> [Material provided]
§ §
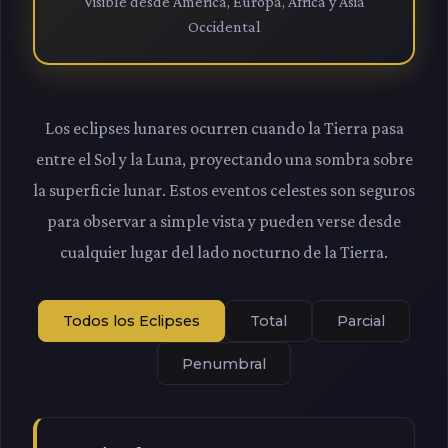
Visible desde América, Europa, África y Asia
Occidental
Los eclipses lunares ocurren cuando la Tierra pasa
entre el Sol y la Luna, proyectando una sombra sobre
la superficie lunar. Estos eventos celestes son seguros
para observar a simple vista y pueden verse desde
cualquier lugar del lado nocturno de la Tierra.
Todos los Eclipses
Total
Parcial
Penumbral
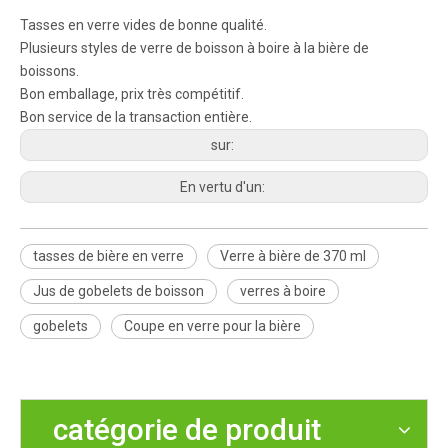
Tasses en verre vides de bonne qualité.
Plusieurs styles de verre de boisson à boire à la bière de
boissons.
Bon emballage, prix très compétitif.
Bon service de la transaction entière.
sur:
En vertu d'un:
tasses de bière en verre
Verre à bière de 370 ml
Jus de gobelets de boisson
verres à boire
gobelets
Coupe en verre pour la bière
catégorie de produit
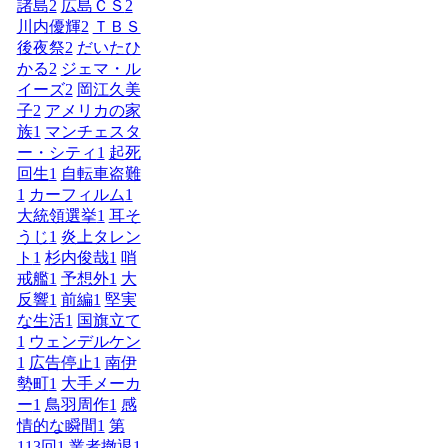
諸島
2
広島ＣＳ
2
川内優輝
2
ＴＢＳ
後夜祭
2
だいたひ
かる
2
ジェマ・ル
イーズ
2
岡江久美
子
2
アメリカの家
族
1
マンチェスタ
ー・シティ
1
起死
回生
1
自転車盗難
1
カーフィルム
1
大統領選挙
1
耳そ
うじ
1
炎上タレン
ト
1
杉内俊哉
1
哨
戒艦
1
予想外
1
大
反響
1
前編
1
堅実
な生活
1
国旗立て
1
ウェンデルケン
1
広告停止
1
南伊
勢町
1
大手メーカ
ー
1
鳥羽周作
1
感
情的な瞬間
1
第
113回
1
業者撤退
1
§ §
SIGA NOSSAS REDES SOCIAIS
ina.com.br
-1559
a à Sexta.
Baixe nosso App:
§ §
Report each line in the entries where the string "gobelets" occurs.

Jus de gobelets de boisson
gobelets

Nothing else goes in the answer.